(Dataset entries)

╔══

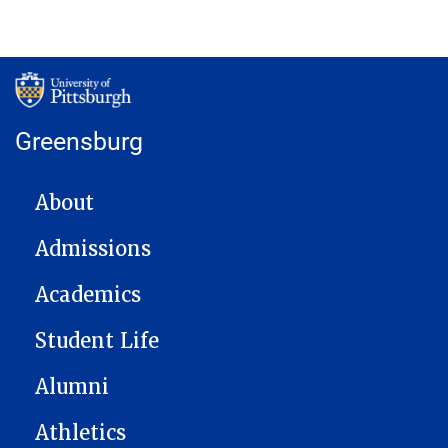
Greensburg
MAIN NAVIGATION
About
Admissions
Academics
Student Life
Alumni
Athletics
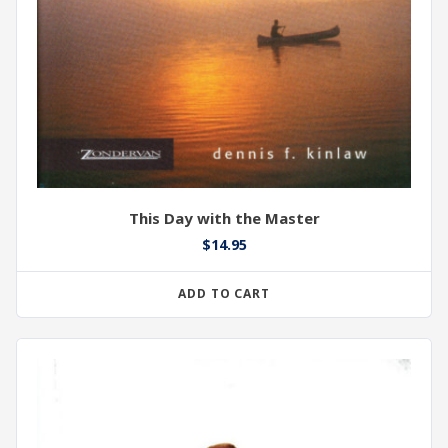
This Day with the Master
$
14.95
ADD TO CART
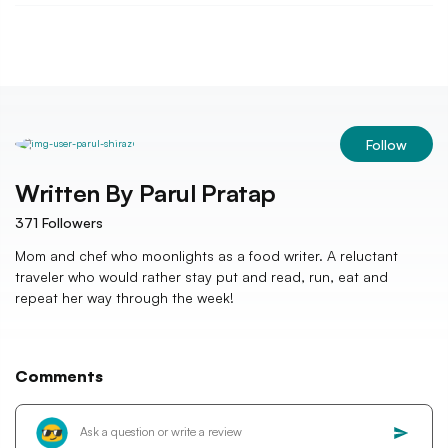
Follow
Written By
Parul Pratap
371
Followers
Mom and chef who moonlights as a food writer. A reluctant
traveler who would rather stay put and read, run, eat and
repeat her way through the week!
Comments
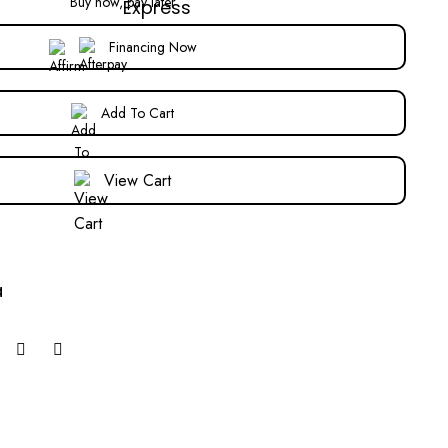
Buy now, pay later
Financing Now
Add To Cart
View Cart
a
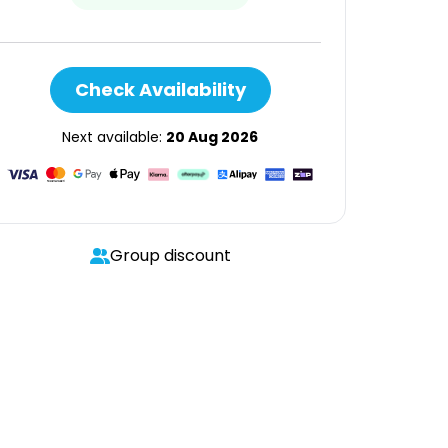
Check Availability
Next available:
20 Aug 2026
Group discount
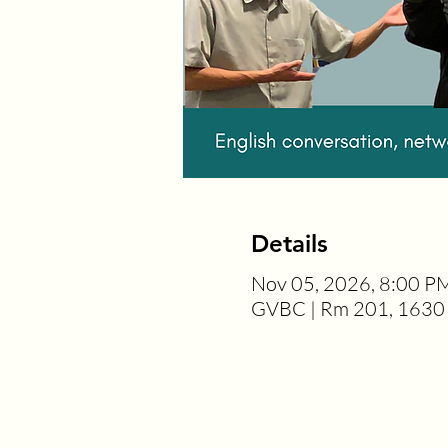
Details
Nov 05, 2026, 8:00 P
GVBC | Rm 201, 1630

╚══
╔══

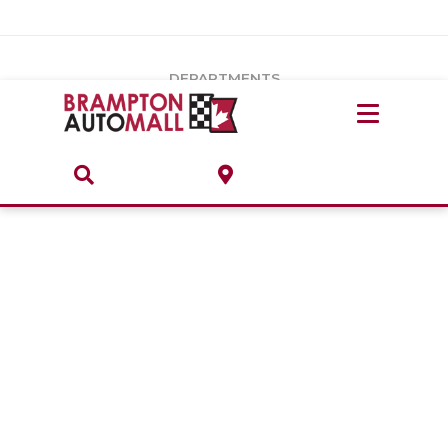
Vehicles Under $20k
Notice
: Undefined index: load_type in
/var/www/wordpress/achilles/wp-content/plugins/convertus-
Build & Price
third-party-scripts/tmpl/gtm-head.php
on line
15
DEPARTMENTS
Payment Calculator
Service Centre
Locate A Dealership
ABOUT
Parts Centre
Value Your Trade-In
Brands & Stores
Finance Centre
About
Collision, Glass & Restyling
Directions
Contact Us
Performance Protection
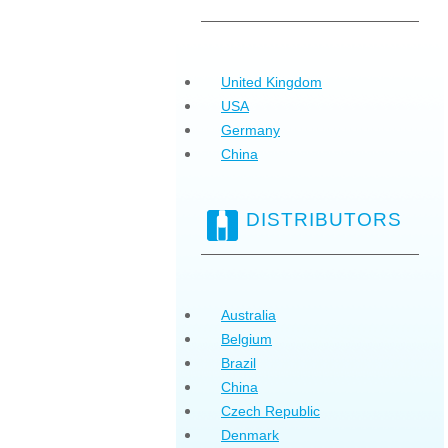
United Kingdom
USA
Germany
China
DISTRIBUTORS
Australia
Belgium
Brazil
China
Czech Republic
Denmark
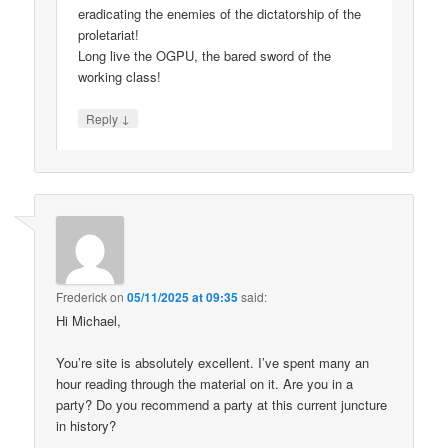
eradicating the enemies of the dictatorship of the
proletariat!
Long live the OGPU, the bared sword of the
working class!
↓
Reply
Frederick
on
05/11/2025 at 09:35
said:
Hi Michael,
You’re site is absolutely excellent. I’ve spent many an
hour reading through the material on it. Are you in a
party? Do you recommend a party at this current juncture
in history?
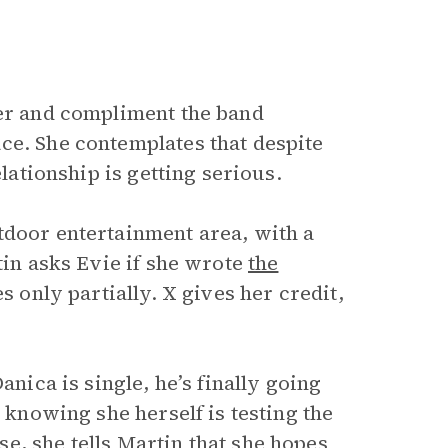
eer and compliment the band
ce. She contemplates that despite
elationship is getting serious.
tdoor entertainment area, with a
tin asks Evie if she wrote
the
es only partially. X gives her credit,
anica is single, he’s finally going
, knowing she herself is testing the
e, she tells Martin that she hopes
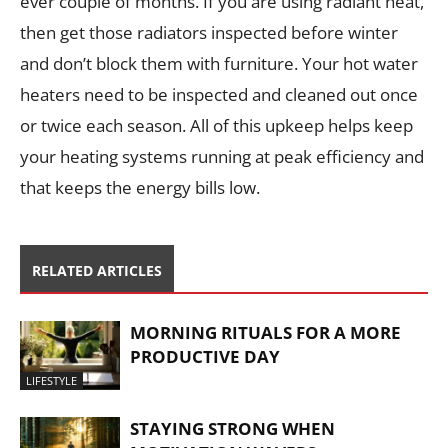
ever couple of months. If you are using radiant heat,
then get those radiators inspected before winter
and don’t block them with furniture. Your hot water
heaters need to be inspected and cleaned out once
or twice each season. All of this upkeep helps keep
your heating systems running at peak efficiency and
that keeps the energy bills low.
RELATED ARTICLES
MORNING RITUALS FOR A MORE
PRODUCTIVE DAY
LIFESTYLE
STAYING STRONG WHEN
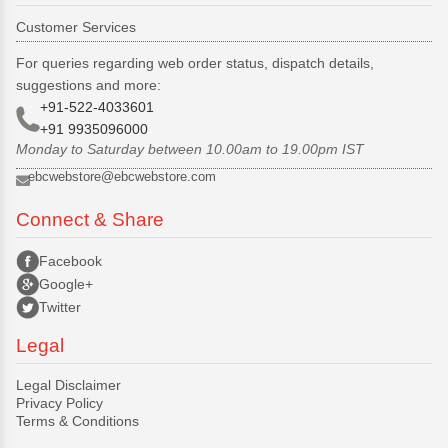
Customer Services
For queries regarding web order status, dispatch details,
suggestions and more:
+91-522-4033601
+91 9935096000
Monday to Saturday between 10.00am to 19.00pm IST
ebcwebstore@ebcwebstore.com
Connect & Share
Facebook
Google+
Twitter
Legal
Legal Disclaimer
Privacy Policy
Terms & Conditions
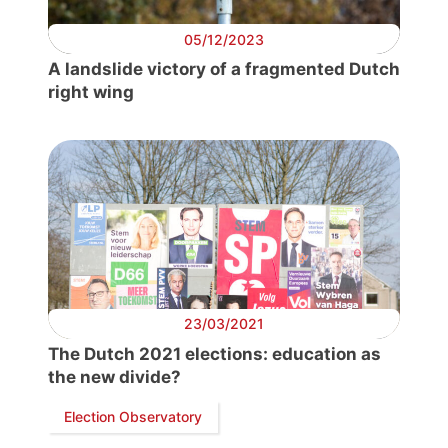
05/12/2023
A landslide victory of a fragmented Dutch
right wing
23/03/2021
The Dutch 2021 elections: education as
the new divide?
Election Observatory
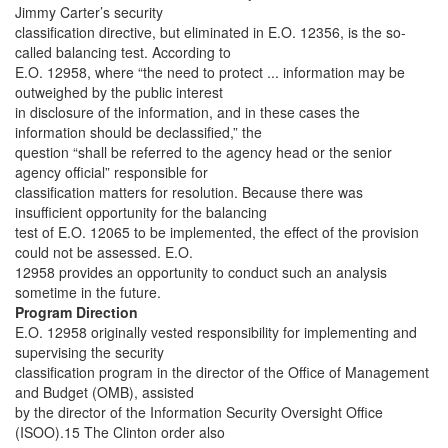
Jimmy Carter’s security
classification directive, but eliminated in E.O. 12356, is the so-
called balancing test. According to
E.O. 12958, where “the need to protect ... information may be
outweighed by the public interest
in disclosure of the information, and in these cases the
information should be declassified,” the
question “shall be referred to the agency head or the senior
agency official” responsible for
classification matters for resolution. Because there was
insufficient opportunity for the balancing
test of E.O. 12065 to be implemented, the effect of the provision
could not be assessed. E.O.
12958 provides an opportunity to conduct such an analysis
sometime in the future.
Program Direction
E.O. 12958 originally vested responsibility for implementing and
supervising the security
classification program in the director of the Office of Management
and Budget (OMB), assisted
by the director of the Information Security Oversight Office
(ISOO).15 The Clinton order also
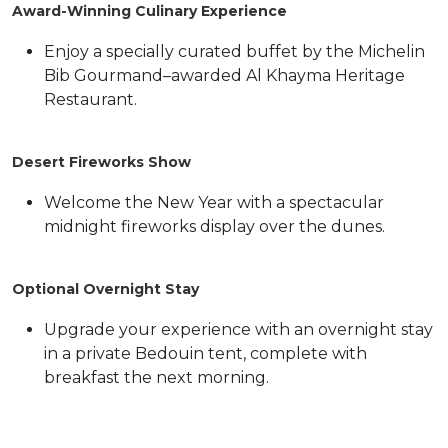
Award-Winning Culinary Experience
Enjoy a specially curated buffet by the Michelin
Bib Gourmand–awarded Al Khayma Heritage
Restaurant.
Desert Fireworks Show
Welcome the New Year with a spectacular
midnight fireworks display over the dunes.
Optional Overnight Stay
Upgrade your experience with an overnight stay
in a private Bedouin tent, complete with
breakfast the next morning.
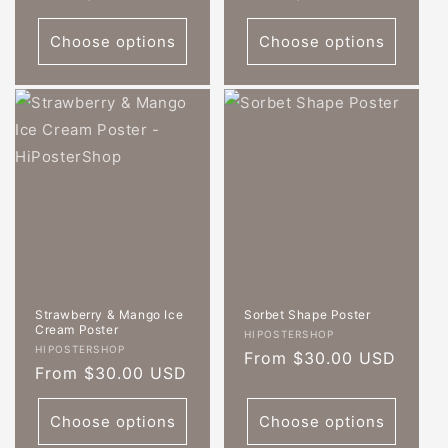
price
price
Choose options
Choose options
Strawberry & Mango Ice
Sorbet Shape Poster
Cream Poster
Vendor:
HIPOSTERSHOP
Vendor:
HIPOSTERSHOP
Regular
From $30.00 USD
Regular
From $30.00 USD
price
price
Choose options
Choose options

╚══
╔══

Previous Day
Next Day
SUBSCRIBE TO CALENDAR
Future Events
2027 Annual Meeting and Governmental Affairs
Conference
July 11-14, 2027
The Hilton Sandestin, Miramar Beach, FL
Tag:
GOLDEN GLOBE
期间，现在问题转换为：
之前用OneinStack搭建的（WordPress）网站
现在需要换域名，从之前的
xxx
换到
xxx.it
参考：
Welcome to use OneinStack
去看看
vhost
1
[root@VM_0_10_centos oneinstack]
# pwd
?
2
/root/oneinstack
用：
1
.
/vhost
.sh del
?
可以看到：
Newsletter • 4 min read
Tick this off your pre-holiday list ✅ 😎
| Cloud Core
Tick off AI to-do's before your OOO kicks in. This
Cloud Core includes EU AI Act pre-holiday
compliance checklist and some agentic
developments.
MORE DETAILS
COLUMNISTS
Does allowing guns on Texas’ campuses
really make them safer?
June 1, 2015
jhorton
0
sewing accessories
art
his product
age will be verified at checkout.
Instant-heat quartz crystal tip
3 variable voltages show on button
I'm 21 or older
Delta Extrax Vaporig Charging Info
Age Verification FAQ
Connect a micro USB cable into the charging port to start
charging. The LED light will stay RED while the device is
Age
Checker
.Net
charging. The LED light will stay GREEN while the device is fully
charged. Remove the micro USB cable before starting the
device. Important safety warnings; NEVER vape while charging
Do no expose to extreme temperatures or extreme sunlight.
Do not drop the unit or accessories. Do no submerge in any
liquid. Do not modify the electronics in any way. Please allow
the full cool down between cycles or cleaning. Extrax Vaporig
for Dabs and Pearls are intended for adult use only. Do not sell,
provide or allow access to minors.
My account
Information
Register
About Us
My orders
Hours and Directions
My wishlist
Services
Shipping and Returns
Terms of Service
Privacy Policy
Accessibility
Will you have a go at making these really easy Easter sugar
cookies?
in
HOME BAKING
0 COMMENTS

╚══

Assignment:
All that should appear in the answer is the lines above from the line with "RELATED ARTICLES" through the line with "Connect & Share", retyped exactly, pictures left out.

Answer to the exercise:
RELATED ARTICLES
MORNING RITUALS FOR A MORE
PRODUCTIVE DAY
LIFESTYLE
STAYING STRONG WHEN
Customer Services
For queries regarding web order status, dispatch details,
suggestions and more:
+91-522-4033601
+91 9935096000
Monday to Saturday between 10.00am to 19.00pm IST
ebcwebstore@ebcwebstore.com
Connect & Share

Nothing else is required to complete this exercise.